Пошатываясь, он проковылял в угол, обхватив голову руками.
– Плохое место, Джек! Плохое место прямо здесь и сейчас! Мы должны выбраться отсюда! Должны выбраться отсюда ПРЯМО ЗДЕСЬ И СЕЙЧАС!
Раздался стук в стену.
– Заткните этого недоумка!
С другой стороны донеслось пронзительное, подвывающее ржание.
– Ваши души озаряет солнечный свет, парни! И, судя по тому, как голосит этот здоровяк, это приятно! – Снова пронзительный смех, больше похожий на крик ужаса.
– Плохо, Джек! Волк! Джейсон! Плохо! Плохо, плохо…
С обеих сторон коридора распахивались двери. Джек слышал грохот множества ног, обутых в тяжелые башмаки «Лучезарного дома».

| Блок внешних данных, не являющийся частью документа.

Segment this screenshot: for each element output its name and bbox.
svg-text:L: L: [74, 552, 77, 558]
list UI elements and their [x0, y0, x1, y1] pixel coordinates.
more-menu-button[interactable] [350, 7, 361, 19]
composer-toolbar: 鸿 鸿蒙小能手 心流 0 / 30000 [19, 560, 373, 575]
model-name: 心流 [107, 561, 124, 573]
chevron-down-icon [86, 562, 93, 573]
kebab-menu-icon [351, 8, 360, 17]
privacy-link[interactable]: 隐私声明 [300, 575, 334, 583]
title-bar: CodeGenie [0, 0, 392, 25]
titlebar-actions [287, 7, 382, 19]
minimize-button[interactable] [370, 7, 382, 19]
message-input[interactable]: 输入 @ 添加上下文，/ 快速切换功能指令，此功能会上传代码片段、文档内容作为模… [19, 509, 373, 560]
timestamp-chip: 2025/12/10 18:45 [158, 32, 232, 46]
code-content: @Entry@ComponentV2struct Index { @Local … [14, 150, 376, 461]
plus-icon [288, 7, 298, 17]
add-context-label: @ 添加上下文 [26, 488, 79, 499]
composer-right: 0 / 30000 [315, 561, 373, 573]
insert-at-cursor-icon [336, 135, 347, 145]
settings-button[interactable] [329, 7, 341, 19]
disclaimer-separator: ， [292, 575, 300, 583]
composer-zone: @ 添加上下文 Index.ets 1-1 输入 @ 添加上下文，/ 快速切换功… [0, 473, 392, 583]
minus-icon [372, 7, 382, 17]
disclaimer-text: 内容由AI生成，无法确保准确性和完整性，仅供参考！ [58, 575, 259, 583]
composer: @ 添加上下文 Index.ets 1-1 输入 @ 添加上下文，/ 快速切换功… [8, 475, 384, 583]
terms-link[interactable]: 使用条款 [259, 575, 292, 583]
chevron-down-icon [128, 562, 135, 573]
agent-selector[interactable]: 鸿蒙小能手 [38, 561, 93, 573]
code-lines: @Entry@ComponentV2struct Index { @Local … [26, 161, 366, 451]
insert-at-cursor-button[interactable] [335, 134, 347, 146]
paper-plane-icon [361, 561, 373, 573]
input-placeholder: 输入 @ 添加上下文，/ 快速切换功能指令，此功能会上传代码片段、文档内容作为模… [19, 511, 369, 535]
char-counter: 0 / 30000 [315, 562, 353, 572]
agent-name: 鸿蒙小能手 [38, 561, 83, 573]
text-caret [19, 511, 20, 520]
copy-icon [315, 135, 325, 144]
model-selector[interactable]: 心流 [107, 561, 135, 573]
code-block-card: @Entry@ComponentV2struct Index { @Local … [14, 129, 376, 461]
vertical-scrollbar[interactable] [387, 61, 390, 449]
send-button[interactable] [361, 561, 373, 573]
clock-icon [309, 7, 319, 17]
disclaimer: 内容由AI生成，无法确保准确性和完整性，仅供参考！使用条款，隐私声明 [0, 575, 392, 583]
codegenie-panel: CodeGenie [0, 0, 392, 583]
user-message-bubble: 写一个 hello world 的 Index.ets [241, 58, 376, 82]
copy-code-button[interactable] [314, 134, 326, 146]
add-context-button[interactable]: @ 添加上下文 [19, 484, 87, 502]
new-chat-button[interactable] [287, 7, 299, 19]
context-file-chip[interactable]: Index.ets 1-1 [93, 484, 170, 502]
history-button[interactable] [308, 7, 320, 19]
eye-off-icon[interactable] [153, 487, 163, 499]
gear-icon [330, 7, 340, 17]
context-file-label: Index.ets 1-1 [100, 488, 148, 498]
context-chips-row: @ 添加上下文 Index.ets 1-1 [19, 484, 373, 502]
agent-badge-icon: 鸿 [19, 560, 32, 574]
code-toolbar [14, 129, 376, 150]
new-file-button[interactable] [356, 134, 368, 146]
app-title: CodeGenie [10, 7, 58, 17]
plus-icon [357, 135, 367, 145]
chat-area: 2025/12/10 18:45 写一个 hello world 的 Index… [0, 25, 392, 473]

Он спустился с верхней койки, заставляя себя шевелиться. Чувствовал, что еще не обрел полного контакта с реальностью – уже не спал, но еще и не проснулся. И когда Джек пытался пересечь маленькую комнатку, чтобы добраться до Волка, ему казалось, что вместо воздуха она заполнена густым сиропом. Он чувствовал себя таким уставшим… очень, очень уставшим.
– Волк, Волк, прекрати.
– Не могу, Джеки. – Волк рыдал, сжимая руками голову, словно боялся, что она взорвется.

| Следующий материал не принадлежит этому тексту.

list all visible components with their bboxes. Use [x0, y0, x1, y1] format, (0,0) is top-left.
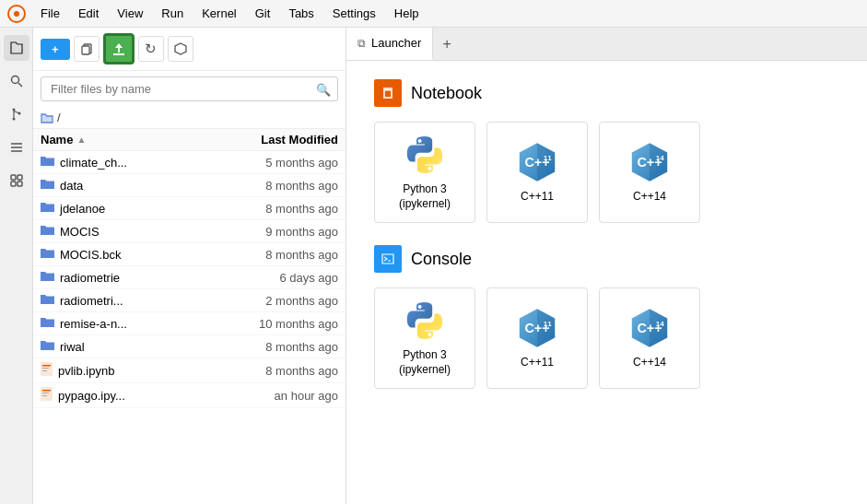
- console-kernel-grid: Python 3(ipykernel) C++: [374, 287, 839, 389]
- file-modified: 5 months ago: [218, 156, 338, 170]
- file-row[interactable]: pypago.ipy...an hour ago: [33, 383, 346, 408]
- file-row[interactable]: data8 months ago: [33, 174, 346, 197]
- folder-icon: [41, 293, 54, 308]
- menu-git[interactable]: Git: [248, 5, 278, 22]
- console-python3-card[interactable]: Python 3(ipykernel): [374, 287, 475, 389]
- notebook-icon: [41, 362, 53, 379]
- svg-rect-12: [11, 175, 16, 180]
- console-cpp14-label: C++14: [633, 356, 666, 370]
- activity-extensions[interactable]: [4, 168, 29, 193]
- console-python3-label: Python 3(ipykernel): [399, 348, 451, 377]
- file-modified: 6 days ago: [218, 271, 338, 285]
- svg-point-4: [12, 109, 15, 111]
- menu-tabs[interactable]: Tabs: [281, 5, 321, 22]
- tab-launcher[interactable]: ⧉ Launcher: [346, 28, 433, 60]
- svg-rect-24: [42, 390, 51, 392]
- notebook-cpp11-card[interactable]: C++ 11 C++11: [486, 122, 588, 223]
- activity-search[interactable]: [4, 68, 29, 94]
- search-input[interactable]: [41, 76, 338, 101]
- svg-rect-21: [42, 368, 49, 369]
- search-icon: 🔍: [316, 82, 331, 96]
- file-list: climate_ch...5 months agodata8 months ag…: [33, 151, 346, 504]
- notebook-kernel-grid: Python 3(ipykernel) C++: [374, 122, 839, 223]
- file-row[interactable]: MOCIS.bck8 months ago: [33, 243, 346, 266]
- refresh-button[interactable]: ↻: [138, 36, 164, 62]
- folder-icon: [41, 201, 54, 216]
- menu-bar: File Edit View Run Kernel Git Tabs Setti…: [0, 0, 867, 28]
- search-bar: 🔍: [41, 76, 338, 101]
- console-cpp14-card[interactable]: C++ 14 C++14: [599, 287, 700, 389]
- menu-kernel[interactable]: Kernel: [194, 5, 244, 22]
- copy-button[interactable]: [74, 36, 100, 62]
- menu-view[interactable]: View: [110, 5, 150, 22]
- activity-files[interactable]: [4, 35, 29, 61]
- console-section-label: Console: [411, 250, 472, 269]
- svg-text:14: 14: [656, 154, 664, 162]
- file-row[interactable]: climate_ch...5 months ago: [33, 151, 346, 174]
- sort-icon: ▲: [76, 135, 86, 145]
- svg-marker-18: [175, 43, 186, 54]
- menu-edit[interactable]: Edit: [71, 5, 106, 22]
- file-modified: 8 months ago: [218, 364, 338, 378]
- notebook-python3-label: Python 3(ipykernel): [399, 182, 451, 211]
- menu-settings[interactable]: Settings: [325, 5, 383, 22]
- notebook-cpp14-card[interactable]: C++ 14 C++14: [599, 122, 700, 223]
- app-logo: [7, 5, 26, 23]
- file-row[interactable]: pvlib.ipynb8 months ago: [33, 358, 346, 383]
- svg-line-8: [14, 111, 19, 114]
- main-layout: + ↻ 🔍: [0, 28, 867, 504]
- notebook-section-title: Notebook: [374, 79, 839, 107]
- file-row[interactable]: jdelanoe8 months ago: [33, 197, 346, 220]
- file-row[interactable]: radiometrie6 days ago: [33, 266, 346, 289]
- svg-line-3: [18, 83, 22, 87]
- svg-rect-27: [385, 89, 391, 91]
- menu-file[interactable]: File: [33, 5, 67, 22]
- tab-add-button[interactable]: +: [433, 28, 461, 60]
- svg-rect-23: [41, 387, 53, 401]
- activity-list[interactable]: [4, 135, 29, 160]
- folder-icon: [41, 339, 54, 354]
- file-row[interactable]: riwal8 months ago: [33, 335, 346, 358]
- file-modified: 8 months ago: [218, 179, 338, 193]
- file-list-header: Name ▲ Last Modified: [33, 128, 346, 151]
- notebook-icon: [41, 387, 53, 404]
- file-modified: an hour ago: [218, 389, 338, 403]
- file-modified: 10 months ago: [218, 317, 338, 331]
- file-modified: 2 months ago: [218, 294, 338, 308]
- activity-bar: [0, 28, 33, 504]
- console-section-icon: [374, 245, 402, 273]
- folder-icon: [41, 178, 54, 193]
- file-name: pypago.ipy...: [58, 389, 218, 403]
- tab-bar: ⧉ Launcher +: [346, 28, 867, 61]
- file-row[interactable]: MOCIS9 months ago: [33, 220, 346, 243]
- file-name: MOCIS: [60, 225, 218, 239]
- file-name: jdelanoe: [60, 202, 218, 216]
- svg-text:11: 11: [544, 154, 552, 162]
- file-row[interactable]: radiometri...2 months ago: [33, 289, 346, 312]
- new-button[interactable]: +: [41, 39, 70, 60]
- launcher-content: Notebook: [346, 61, 867, 504]
- notebook-python3-card[interactable]: Python 3(ipykernel): [374, 122, 475, 223]
- file-modified: 8 months ago: [218, 340, 338, 354]
- file-modified: 8 months ago: [218, 202, 338, 216]
- activity-git[interactable]: [4, 101, 29, 127]
- file-name: climate_ch...: [60, 156, 218, 170]
- svg-rect-14: [11, 182, 16, 186]
- breadcrumb-path: /: [57, 111, 61, 124]
- menu-run[interactable]: Run: [154, 5, 191, 22]
- clear-button[interactable]: [168, 36, 193, 62]
- file-toolbar: + ↻: [33, 28, 346, 71]
- folder-icon: [41, 224, 54, 239]
- console-cpp11-card[interactable]: C++ 11 C++11: [486, 287, 588, 389]
- file-name: remise-a-n...: [60, 317, 218, 331]
- notebook-cpp11-label: C++11: [521, 190, 554, 205]
- file-row[interactable]: remise-a-n...10 months ago: [33, 312, 346, 335]
- file-modified: 8 months ago: [218, 248, 338, 262]
- svg-point-1: [14, 11, 19, 17]
- upload-button[interactable]: [103, 33, 135, 64]
- menu-help[interactable]: Help: [387, 5, 427, 22]
- svg-rect-20: [42, 365, 51, 367]
- svg-rect-15: [18, 182, 22, 186]
- svg-rect-16: [82, 46, 89, 54]
- file-name: radiometrie: [60, 271, 218, 285]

– Ты должен, Волк. И нам пора выходить в коридор.
– Не могу, Джеки, – плакал Волк. – Это плохое место. Плохие запахи.
В коридоре кто-то – Джек подумал, что Гек Баст – крикнул:
– Все на исповедь!
– Все на исповедь! – завопил кто-то еще, и тут уж многие подхватили:
– Все на исповедь! Все на исповедь!
Это звучало как необычная футбольная речевка.

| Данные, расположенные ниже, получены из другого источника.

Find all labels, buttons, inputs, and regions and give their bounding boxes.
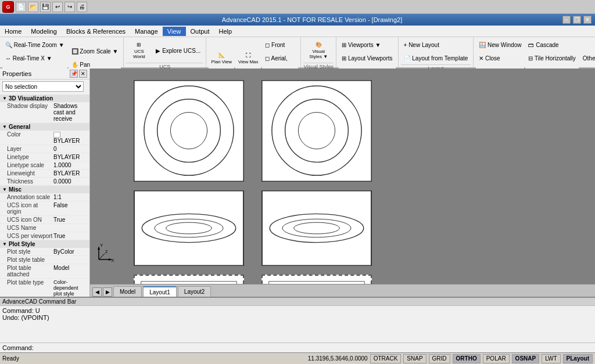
ribbon-other-windows[interactable]: Other Windows ▼ bbox=[580, 52, 595, 64]
properties-header-btns: 📌 ✕ bbox=[70, 70, 87, 78]
ribbon-visual-styles[interactable]: 🎨 VisualStyles ▼ bbox=[303, 38, 334, 63]
tab-scroll-left[interactable]: ◀ bbox=[92, 287, 102, 297]
statusbar: Ready 11.3196,5.3646,0.0000 OTRACK SNAP … bbox=[0, 352, 595, 364]
status-snap[interactable]: SNAP bbox=[403, 354, 426, 363]
minimize-button[interactable]: − bbox=[562, 16, 571, 24]
ribbon-group-viewport: ⊞ Viewports ▼ ⊞ Layout Viewports ✂ Viewp… bbox=[336, 37, 398, 67]
viewport-top-right-svg bbox=[262, 81, 371, 181]
menu-output[interactable]: Output bbox=[186, 27, 214, 36]
ribbon-tile-h[interactable]: ⊟ Tile Horizontally bbox=[525, 52, 578, 64]
status-osnap[interactable]: OSNAP bbox=[512, 354, 540, 363]
titlebar-title: AdvanceCAD 2015.1 - NOT FOR RESALE Versi… bbox=[62, 16, 562, 23]
close-button[interactable]: ✕ bbox=[583, 16, 592, 24]
status-coords: 11.3196,5.3646,0.0000 bbox=[308, 355, 368, 362]
viewport-bot-right-svg bbox=[263, 276, 371, 284]
prop-plot-table-type: Plot table type Color-dependent plot sty… bbox=[0, 279, 89, 297]
app-icon[interactable]: G bbox=[2, 1, 14, 13]
drawing-canvas[interactable]: Przed zmianaskali rzutni Po zmianieskali… bbox=[90, 69, 595, 284]
section-general[interactable]: General bbox=[0, 123, 89, 131]
qa-print[interactable]: 🖨 bbox=[77, 2, 87, 12]
menu-help[interactable]: Help bbox=[214, 27, 237, 36]
ribbon-layout-template[interactable]: 📄 Layout from Template bbox=[401, 52, 471, 64]
menu-modeling[interactable]: Modeling bbox=[26, 27, 62, 36]
qa-open[interactable]: 📂 bbox=[28, 2, 38, 12]
ribbon-realtime-x[interactable]: ↔ Real-Time X ▼ bbox=[2, 52, 67, 64]
ribbon-front[interactable]: ◻ Front bbox=[262, 38, 298, 51]
ribbon-zoom-scale[interactable]: 🔲 Zoom Scale ▼ bbox=[69, 45, 121, 58]
restore-button[interactable]: ❐ bbox=[573, 16, 581, 24]
ribbon-new-layout[interactable]: + New Layout bbox=[401, 38, 471, 51]
commandbar: AdvanceCAD Command Bar Command: U Undo: … bbox=[0, 297, 595, 352]
viewport-mid-left[interactable] bbox=[134, 190, 244, 266]
status-grid[interactable]: GRID bbox=[429, 354, 450, 363]
svg-rect-21 bbox=[269, 282, 365, 284]
ribbon-cascade[interactable]: 🗃 Cascade bbox=[525, 38, 578, 51]
prop-linetype: Linetype BYLAYER bbox=[0, 153, 89, 161]
viewmax-label: View Max bbox=[238, 59, 259, 64]
canvas-area[interactable]: Przed zmianaskali rzutni Po zmianieskali… bbox=[90, 69, 595, 297]
command-input-row: Command: bbox=[0, 343, 595, 352]
ribbon-realtime-zoom[interactable]: 🔍 Real-Time Zoom ▼ bbox=[2, 38, 67, 51]
ribbon-plan-view[interactable]: 📐 Plan View bbox=[209, 46, 234, 70]
plan-icon: 📐 bbox=[218, 52, 225, 58]
properties-selection-dropdown[interactable]: No selection bbox=[2, 81, 84, 92]
properties-close-btn[interactable]: ✕ bbox=[79, 70, 87, 78]
ribbon-close[interactable]: ✕ Close bbox=[476, 52, 524, 64]
ucs-world-label: UCSWorld bbox=[133, 49, 145, 59]
qa-undo[interactable]: ↩ bbox=[52, 2, 63, 12]
viewport-bot-left[interactable]: Przed zmianaskali rzutni bbox=[134, 275, 244, 284]
menu-view[interactable]: View bbox=[163, 27, 186, 36]
ribbon-group-ucs: ⊞ UCSWorld ▶ Explore UCS... UCS bbox=[124, 37, 206, 67]
ribbon-aerial[interactable]: ◻ Aerial, bbox=[262, 52, 298, 64]
menu-blocks[interactable]: Blocks & References bbox=[62, 27, 130, 36]
prop-plot-style-table: Plot style table bbox=[0, 256, 89, 264]
svg-rect-8 bbox=[134, 191, 243, 265]
viewport-bot-left-svg bbox=[135, 276, 243, 284]
viewport-top-left[interactable] bbox=[134, 80, 244, 182]
tab-layout1[interactable]: Layout1 bbox=[143, 286, 177, 297]
properties-content: 3D Visualization Shadow display Shadows … bbox=[0, 93, 89, 297]
prop-ucs-name: UCS Name bbox=[0, 224, 89, 232]
svg-rect-12 bbox=[262, 191, 371, 265]
properties-pin-btn[interactable]: 📌 bbox=[70, 70, 78, 78]
status-ortho[interactable]: ORTHO bbox=[453, 354, 481, 363]
viewport-mid-left-svg bbox=[134, 191, 243, 265]
tab-scroll-right[interactable]: ▶ bbox=[103, 287, 112, 297]
prop-ucs-icon-on: UCS icon ON True bbox=[0, 216, 89, 224]
command-input[interactable] bbox=[34, 344, 593, 351]
ribbon-view-max[interactable]: ⛶ View Max bbox=[235, 46, 261, 70]
status-otrack[interactable]: OTRACK bbox=[370, 354, 402, 363]
titlebar: AdvanceCAD 2015.1 - NOT FOR RESALE Versi… bbox=[0, 14, 595, 26]
prop-ucs-per-vp: UCS per viewport True bbox=[0, 232, 89, 240]
menu-manage[interactable]: Manage bbox=[130, 27, 163, 36]
ribbon-layout-viewports[interactable]: ⊞ Layout Viewports bbox=[339, 52, 395, 64]
ribbon-explore-ucs[interactable]: ▶ Explore UCS... bbox=[153, 44, 203, 57]
ribbon-group-view: 🔍 Real-Time Zoom ▼ ↔ Real-Time X ▼ ↺ Reg… bbox=[0, 37, 124, 67]
prop-layer: Layer 0 bbox=[0, 145, 89, 153]
status-lwt[interactable]: LWT bbox=[542, 354, 560, 363]
section-misc[interactable]: Misc bbox=[0, 186, 89, 193]
prop-plot-table-attached: Plot table attached Model bbox=[0, 264, 89, 279]
viewport-bot-right[interactable]: Po zmianieskali rzutni bbox=[261, 275, 372, 284]
svg-rect-16 bbox=[141, 282, 237, 284]
qa-new[interactable]: 📄 bbox=[16, 2, 26, 12]
ribbon-new-window[interactable]: 🪟 New Window bbox=[476, 38, 524, 51]
ribbon-ucs-world[interactable]: ⊞ UCSWorld bbox=[126, 38, 152, 63]
svg-line-31 bbox=[99, 254, 105, 260]
status-player[interactable]: PLayout bbox=[563, 354, 593, 363]
tab-layout2[interactable]: Layout2 bbox=[178, 286, 212, 297]
section-3d-viz[interactable]: 3D Visualization bbox=[0, 95, 89, 102]
viewport-mid-right[interactable] bbox=[261, 190, 372, 266]
ribbon-viewports[interactable]: ⊞ Viewports ▼ bbox=[339, 38, 395, 51]
section-plot-style[interactable]: Plot Style bbox=[0, 240, 89, 248]
quick-access-toolbar: G 📄 📂 💾 ↩ ↪ 🖨 bbox=[0, 0, 595, 14]
ribbon-btns-ucs: ⊞ UCSWorld ▶ Explore UCS... bbox=[126, 38, 203, 63]
qa-redo[interactable]: ↪ bbox=[64, 2, 75, 12]
status-polar[interactable]: POLAR bbox=[483, 354, 510, 363]
tab-model[interactable]: Model bbox=[113, 286, 142, 297]
viewport-top-right[interactable] bbox=[261, 80, 372, 182]
viewport-top-left-svg bbox=[134, 81, 243, 181]
qa-save[interactable]: 💾 bbox=[40, 2, 51, 12]
viewport-mid-right-svg bbox=[262, 191, 371, 265]
menu-home[interactable]: Home bbox=[0, 27, 26, 36]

– Если мы хотим выбраться отсюда живыми, нам надо сохранять спокойствие.
– Не могу, Джеки, не могу сохранять спокойствие, плохое…
Их дверь могла открыться в любую минуту, впустив Баста или Сонни Сингера… возможно, обоих. Они не подчинились команде «все на исповедь», что бы это ни значило, и хотя новичкам в «Лучезарном доме» полагались какие-то поблажки, Джек считал, что их шансы на побег возрастут, если они как можно быстрее подстроятся под здешние правила. Но с Волком, похоже, все сильно усложнялось. Господи, я сожалею, что втянул тебя в эту историю, здоровяк, подумал Джек. Но вышло как вышло. И если мы не оседлаем сложившуюся ситуацию, она подомнет нас под себя. Придется обойтись с тобой жестоко, но это ради твоего же блага. И добавил, уже для себя: Я на это надеюсь.
– Волк, – прошептал он, – ты хочешь, чтобы Сингер опять начал меня бить?
– Нет, Джек, нет…
– Тогда тебе лучше выйти со мной в коридор. Ты должен помнить: от того, что и как ты делаешь, во многом зависит отношение Сингера и этого парня, Баста, ко мне. Сингер ударил меня из-за твоих камушков…
– Кто-то может ударить и его, – произнес Волк тихим, спокойным голосом, но глаза его вдруг сузились. Полыхнули оранжевым. На мгновение Джек увидел блеск белых зубов. И Волк не улыбался – просто его зубы вдруг стали больше.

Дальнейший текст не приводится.